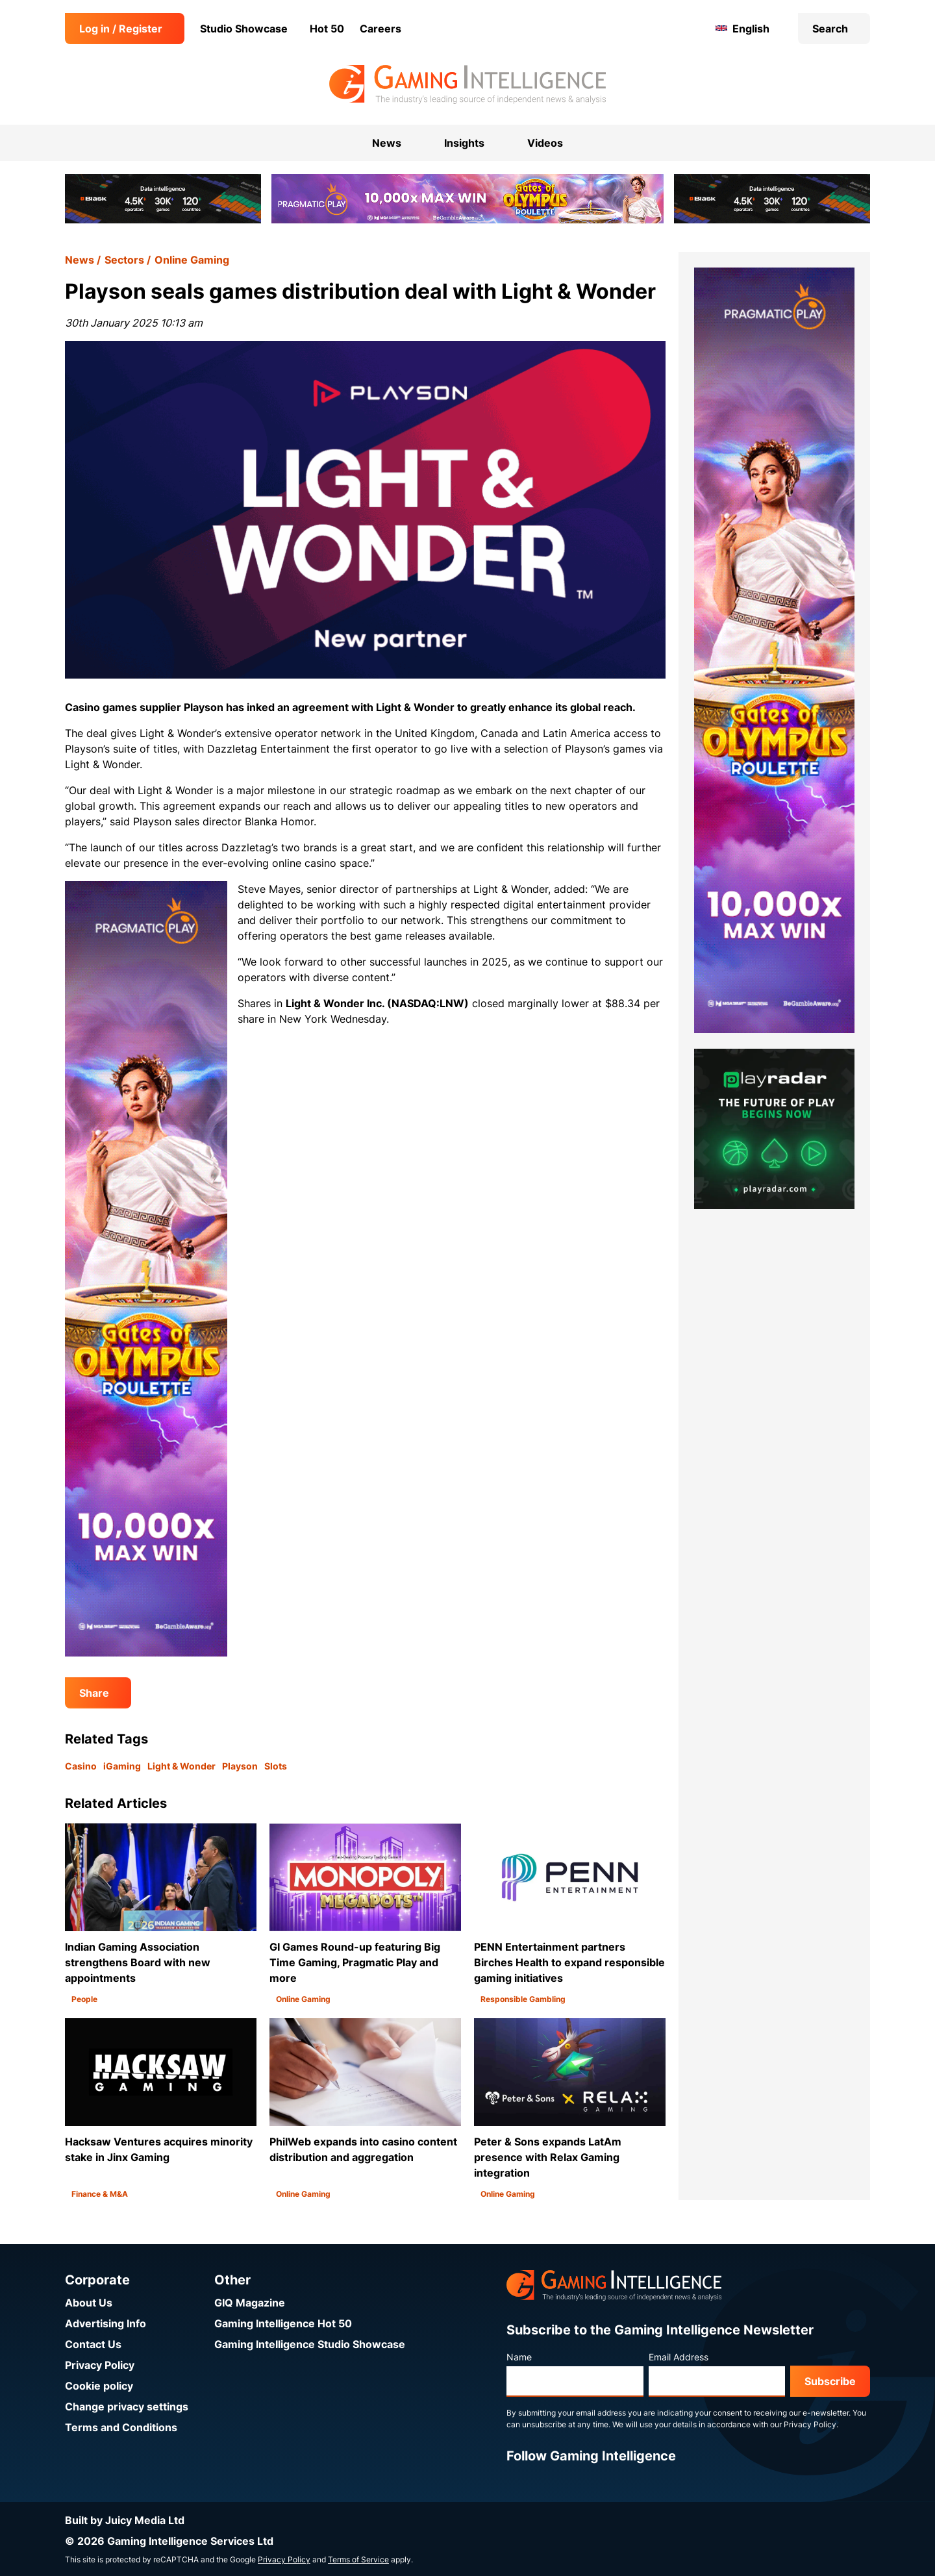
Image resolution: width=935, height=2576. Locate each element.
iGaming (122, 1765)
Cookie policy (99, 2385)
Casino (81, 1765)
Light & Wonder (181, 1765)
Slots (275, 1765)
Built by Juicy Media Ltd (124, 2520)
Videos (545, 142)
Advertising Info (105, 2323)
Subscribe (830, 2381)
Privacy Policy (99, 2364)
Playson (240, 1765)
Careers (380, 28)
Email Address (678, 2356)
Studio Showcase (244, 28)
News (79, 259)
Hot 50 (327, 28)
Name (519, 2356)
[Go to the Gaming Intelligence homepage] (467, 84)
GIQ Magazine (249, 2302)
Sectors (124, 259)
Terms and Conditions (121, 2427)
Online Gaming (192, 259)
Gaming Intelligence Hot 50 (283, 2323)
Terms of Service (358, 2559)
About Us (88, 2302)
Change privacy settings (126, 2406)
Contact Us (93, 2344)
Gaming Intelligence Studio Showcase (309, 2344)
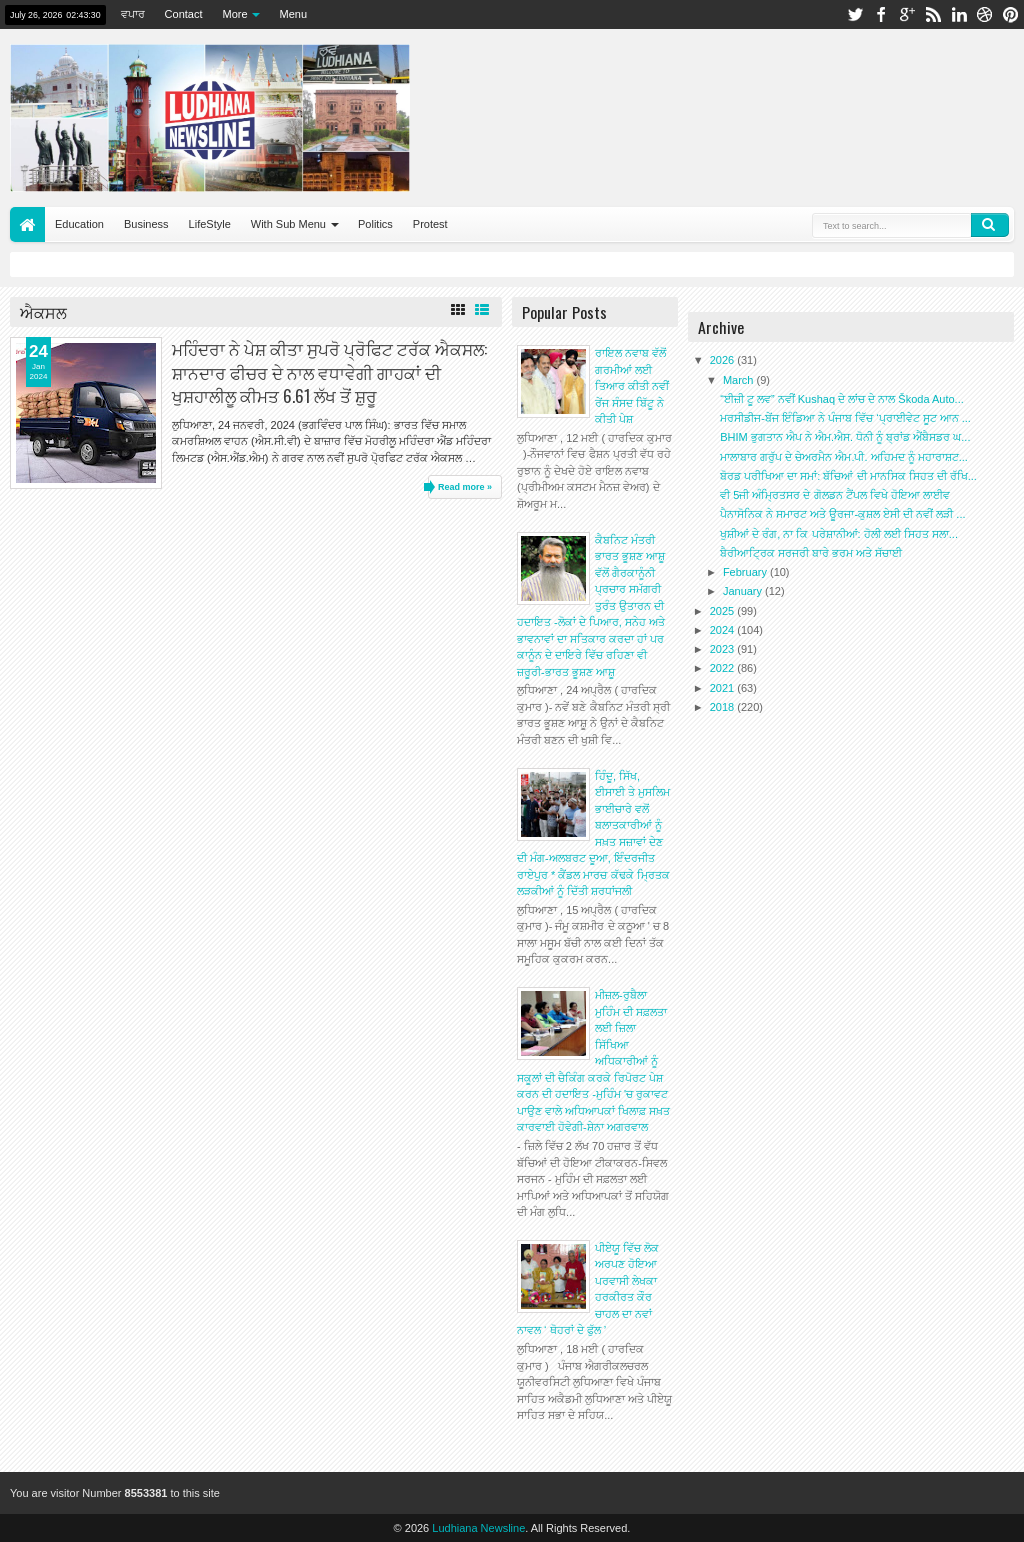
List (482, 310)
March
__________________________________________________
**Task description**
Hand over the entries again, exactly as written and without the pictures.

**Exercise answer**
Image resolution: width=935, height=2576. Locate each element.
iGaming (122, 1765)
Cookie policy (99, 2385)
Casino (81, 1765)
Light & Wonder (181, 1765)
Slots (275, 1765)
Built by Juicy Media Ltd (124, 2520)
Videos (545, 142)
Advertising Info (105, 2323)
Subscribe (830, 2381)
Privacy Policy (99, 2364)
Playson (240, 1765)
Careers (380, 28)
Email Address (678, 2356)
Studio Showcase (244, 28)
News (79, 259)
Hot 50 (327, 28)
Name (519, 2356)
[Go to the Gaming Intelligence homepage] (467, 84)
GIQ Magazine (249, 2302)
Sectors (124, 259)
Terms and Conditions (121, 2427)
Online Gaming (192, 259)
Gaming Intelligence Hot 50 (283, 2323)
Terms of Service (358, 2559)
About Us (88, 2302)
Change privacy settings (126, 2406)
Contact Us (93, 2344)
Gaming Intelligence Studio Showcase (309, 2344)
List (482, 310)
March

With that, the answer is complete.